Митя не знал, как там было с чеченами, но, значит, все же мог кое-что рассказать, если вдруг звонкая, изящная шестигранная ножка старинного бокала беззвучно переломилась в его руке и остатки кровавой влаги облили пальцы, а также и беззаботную думочку с васильками, держать которую на коленях стало привычкой с первого Митиного в этой комнате дня.
Геля не подала виду, что как-никак жалко и что надо бы с хрусталем поосторожнее. Она не могла ведь знать, на каком именно месте, на чем вспомнившемся сжалась помимо сознания и воли Дмитриева рука. Какие такие картины выплыли перед глазами из затаенных глубин души, какая боль полоснула по сердцу. Долго было бы рассказывать, и хоть не чечены, а, допустим, калмыки… «Ну да ладно, — порешил Дмитрий, — расскажу как-нибудь после. Побережем до другого раза».
Дмитрий и Геля молчали, глядя не друг на друга, а именно на бокалы. Надо было дослушать долгоиграющую пластинку. Тем более что там, на пластинке, светлая, добрая тема, пробившись из-под спуда, едва-едва начинала одолевать темные, злые силы.
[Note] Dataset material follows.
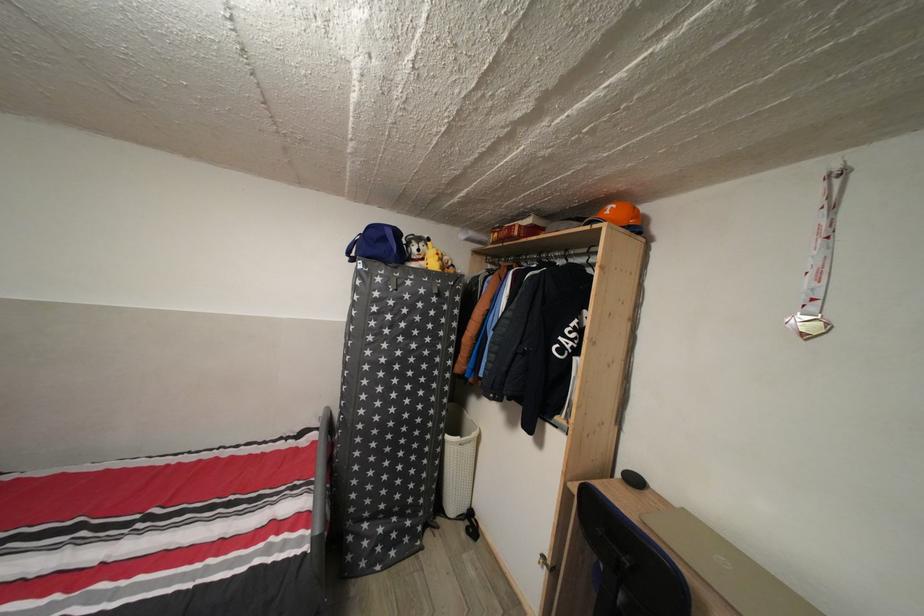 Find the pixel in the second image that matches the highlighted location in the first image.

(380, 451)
Свечи горели трепетно. Длиннотелая Геля, сидевшая к тому же подобрав ноги, оказалась лицом выше, чем Дмитрий, сидевший вразвалочку. Вот почему сверху вниз, как в колодец или как в омут, посмотрела вдруг Геля в Дмитриевы глаза. Музыка играла. А они смотрели друг в друга, и Митя слышал, как некая теплая волна обволакивает его и от этой волны, от этого тепла крепнет тело, собираясь в единый радостный мускул, готовясь не то к прыжку, не то к протяжному трубному крику.
Гелины глаза пошли надвигаться, расти, становясь беспредельными, как ночное небо: истомленная жаждой девушка наклонялась над желанным ручьем.
Обожгла ли струя полуоткрытые горячие губы, жалко ли стало расставаться с привычным чувством затаенной жажды, а более того, с привычной мечтой о ее великом, грядущем утолении, но Геля лишь на миг припала к потрясенному Митьке. В то время как, подчиняясь уж не себе, а чему-то воспрянувшему в нем, Дмитрий готов был защелкнуть сзади Гели железные крепости волчьего капкана рук, Геля ускользнула от них, щелчок оказался вхолостую и вполне безопасен.
— Ну, что? Хорошо… Успокойся… — тяжело и часто дыша, говорила Геля. — Пока ничего не будет. Положи думочку ко мне на колени. А теперь положи свою голову. Вот так. Ты будешь мой ручной, послушный, добрый медведь. — Рука ее погладила Митины волосы, щеку, горло. Неуверенно проскользнула под воротник рубашки.